The U.S. Government’s Customs and Border Protection (CBP) announced more available appointments for noncitizens through their CBP One app to 1,450 per day, a 45% increase from May 2023.
The CBP One App is positioned as a “safe, orderly, and humane lawful process” for noncitizens noncitizens to access ports of entry, where CBP Officers receive advance information for screening and vetting.
However, the app has been criticized as being complicated, and not consistently opening or freezing. Migrant rights activists also say the app is still rife with problems, including its lack of language options. Users have also complained about the facial recognition technology, with some users with darker complexions saying that the app does not capture their facial image, blocking them from even being able to register through the app.
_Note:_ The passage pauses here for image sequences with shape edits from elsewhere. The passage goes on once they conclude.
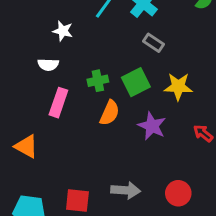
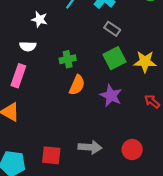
green square: (136, 82) -> (115, 58), moved
yellow star: (178, 87) -> (145, 62), moved
pink rectangle: (58, 103) -> (18, 76), moved

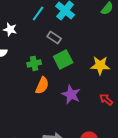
gray rectangle: (112, 29) -> (54, 37), moved
green square: (115, 58) -> (63, 59), moved

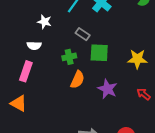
gray rectangle: (54, 37) -> (83, 34), moved
green square: (63, 59) -> (99, 53), turned 30

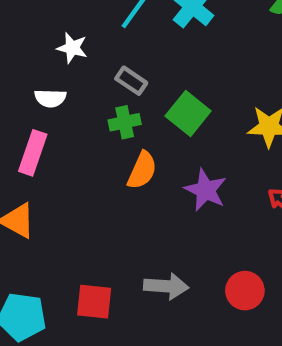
gray rectangle: (83, 34) -> (131, 81), moved
green square: (99, 53) -> (188, 113), turned 36

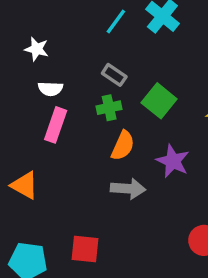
white star: (72, 48) -> (37, 49), moved
pink rectangle: (33, 153) -> (56, 125), moved
gray arrow: (166, 286) -> (128, 189), moved

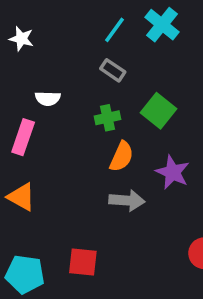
white star: (37, 49) -> (21, 39), moved
gray rectangle: (114, 75) -> (113, 70), moved
pink rectangle: (56, 125) -> (23, 137), moved

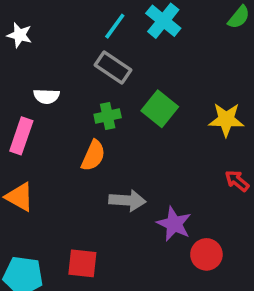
gray rectangle: (113, 70) -> (113, 67), size x1.4
orange semicircle: (122, 156) -> (93, 156), moved
purple star: (173, 172) -> (174, 224), moved

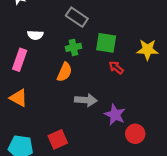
green square: (160, 109) -> (106, 43), turned -30
red arrow: (237, 181) -> (116, 68), moved
red square: (82, 263) -> (58, 139), turned -30

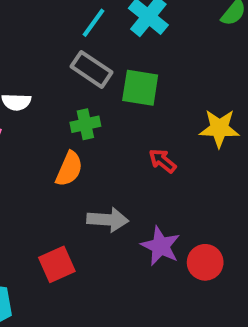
green square: (106, 43) -> (140, 88), moved
red circle: (135, 134) -> (205, 262), moved
red square: (58, 139) -> (57, 264), moved

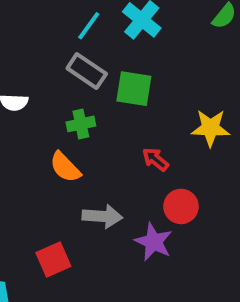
orange semicircle: (69, 169) -> (65, 167), turned 112
red circle: (205, 262) -> (181, 206), moved

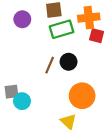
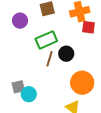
green rectangle: (62, 29) -> (46, 40), moved

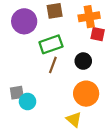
purple circle: (20, 21) -> (24, 21), size x1.5
black circle: (66, 54) -> (83, 61), moved

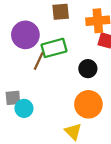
purple circle: (24, 21) -> (25, 35), moved
brown line: (53, 65) -> (39, 61), moved

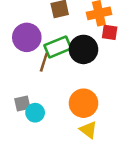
black circle: (88, 69) -> (83, 49), moved, size x1.5
orange circle: (88, 104) -> (83, 103), moved

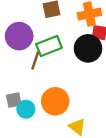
black circle: (83, 49) -> (88, 48), moved
orange circle: (83, 103) -> (55, 101), moved

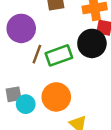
green rectangle: (49, 46) -> (59, 55), moved

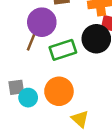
purple circle: (21, 28) -> (42, 22), moved
brown line: (37, 54) -> (31, 41), moved

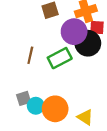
purple circle: (42, 22) -> (74, 32), moved
orange circle: (59, 91) -> (55, 109), moved

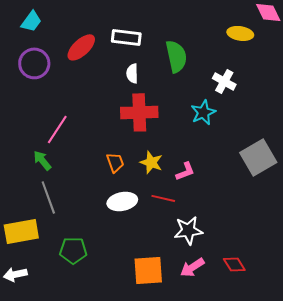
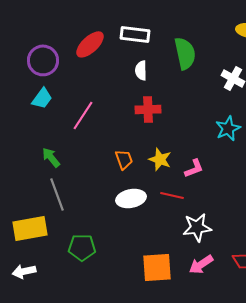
cyan trapezoid: (31, 21) -> (42, 98), moved
red cross: (139, 112) -> (148, 109), size x0.7
cyan star: (203, 112) -> (228, 128), moved
pink line: (57, 129) -> (83, 115), moved

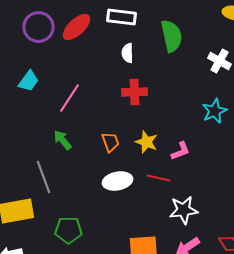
purple circle: (43, 60) -> (38, 27), moved
green arrow: (51, 157) -> (62, 140), moved

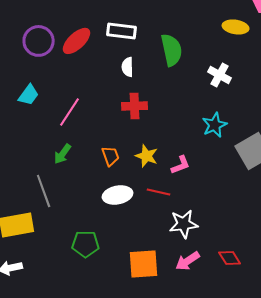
green arrow: (62, 140) -> (63, 154), turned -105
green pentagon: (68, 230) -> (86, 244), moved

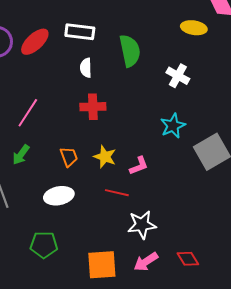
white ellipse: (118, 195) -> (59, 196), moved

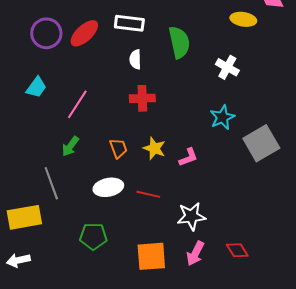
red line: (117, 193) -> (148, 194), moved
pink arrow: (146, 262) -> (195, 253), turned -30

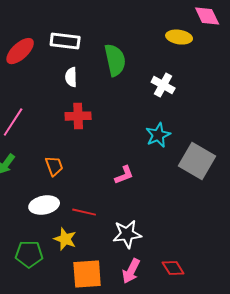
gray square: (261, 143) -> (197, 161), turned -30
yellow star: (154, 148) -> (65, 239), moved

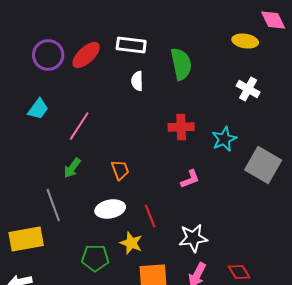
white cross: (163, 85) -> (248, 89), moved
red cross: (78, 116) -> (181, 127), moved
red line: (84, 212) -> (150, 216), turned 55

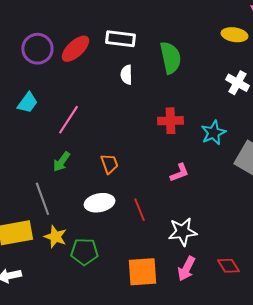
yellow star: (131, 243) -> (55, 237), moved

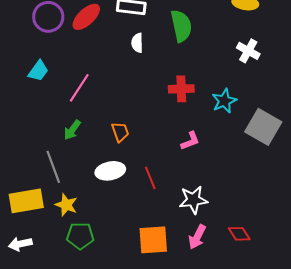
green pentagon: (84, 252) -> (80, 236), moved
According to CBP, from May 12 through June 23 more than 49,000 noncitizens entered border ports of entry through scheduled CBP One™ appointments, while unlawful entries between ports of entry declined by 64 percent. Noncitizens can schedule appointments CBP One™ using a two-step process: they first request appointments at any point during a 23-hour period each day and, if allocated an appointment, have another 23-hour period to confirm that appointment.
The app allocates the majority of appointments randomly to those who requested an appointment at each port of entry. The remainder are allocated to the requestors with the oldest accounts who have been waiting the longest for an appointment.
The TASBIA™ Bottom Line
On October 28, 2020, U.S. Customs and Border Protection (CBP) launched the CBP One™ mobile application on the Apple App and Google Play stores. The app is now the mandatory method to apply for asylum, which puts significant pressure on the system to work well under challenging circumstances.
Although the goal of the app is to provide a streamlined and fairer system, the app has raised privacy, discrimination and surveillance concerns. Amnesty International is concerned that facial recognition and GPS technologies, along with cloud storage, are used to collect data on asylum seekers before they enter the US.
The use of appointment scheduling technology is generally a positive trend for many governmental agencies, but combining this with Personally Identifiable Information (PII) puts the onus on the government to use this information responsibly.